Ceva reorg accelerates as rumours give way to action
On the move
Atlas Air’s takeover by Apollo Global Management was expected to close in the first quarter – but it looks as if progress may have been hampered by regulatory authorities.
Yesterday, the US Department of Justice (DoJ) said its focus on “potentially illegal interlocking directorates” had forced a number of directors to resign from corporate boards owing to “interlocking” interests.
Two Apollo-related directors of Amazon Air supplier Sun Country Airlines were among them.
The DoJ noted: “Sun Country and Atlas Air both provide crew, maintenance and insurance for domestic air freight routes. In August 2022, an investment group led by Apollo Global Management, proposed acquiring all of Atlas Air’s outstanding shares. At the time, two Apollo-affiliated individuals sat on the Sun Country board of directors. After the division raised concerns regarding a potential interlock arising from Apollo’s proposed acquisition of Atlas Air, the two Apollo-affiliated directors resigned.”
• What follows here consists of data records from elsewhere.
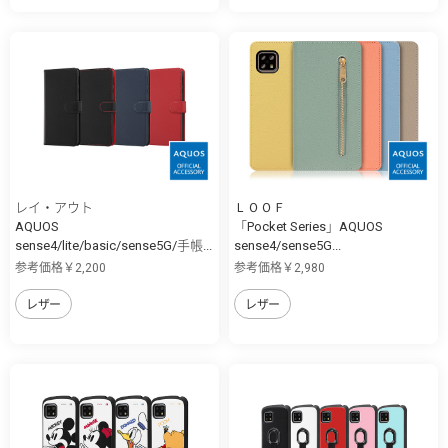
レイ・アウト
ＬＯＯＦ
AQUOS
「Pocket Series」AQUOS
sense4/lite/basic/sense5G/手帳...
sense4/sense5G...
参考価格￥2,200
参考価格￥2,980
レザー
レザー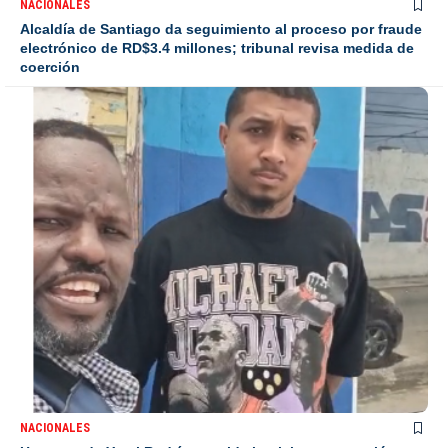
NACIONALES
Alcaldía de Santiago da seguimiento al proceso por fraude
electrónico de RD$3.4 millones; tribunal revisa medida de
coerción
NACIONALES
Apollo is one of a number of PE firms under investigation by the DoJ for its strategy of placing directors on corporate boards, which “may not be in the best interests of consumers”.
In addition, the planned takeover and subsequent de-listing of Atlas many also have come under more scrutiny after the DoJ said last year it would take a tougher stance on PE firms buying companies.
“Sometimes [the motive of a private equity firm is] designed to hollow out and roll up an industry and, essentially, cash out” DoJ antitrust chief Jonathan Kanter told the UK Financial Times in May. “That business model is often very much at odds with the law, and very much at odds with the competition we’re trying to protect.”
Deals have certainly faced more scrutiny under the Biden administration and the DoJ’s view on JetBlue’s planned takeover of Spirit Airlines may also have led to delays for Atlas, or at least spooked investors.
The DoJ is expected to file an antitrust lawsuit next week to block the low-cost airlines merging, according to Bloomberg, and the Department of Transportation (DoT) is expected to block the transfer of Spirit’s airline certificates, something it has never done before.
Atlas was awaiting transfer of its operating certificates by the FAA, but said, it in its 2022 results filing last month: “We are working to complete the transaction in the first quarter of 2023, and continue to make progress toward obtaining necessary approvals. We are awaiting final approval from the DoT and have received all other required shareholder and regulatory approvals.”
Atlas Air announced full-year net income of $355.9m, down from $493.3m a year earlier. Ebitda fell to $899.2m from $1.1bn, with adjusted net income down to $418m from $551m. Despite noting other legal risks in its results, there was no mention of the corruption found at 51%-subsidiary Polar, nor the related court case. DHL, the 49% shareholder in Polar, also failed to mention it in its results yesterday.
Atlas Air failed to respond to requests for comment from The Loadstar.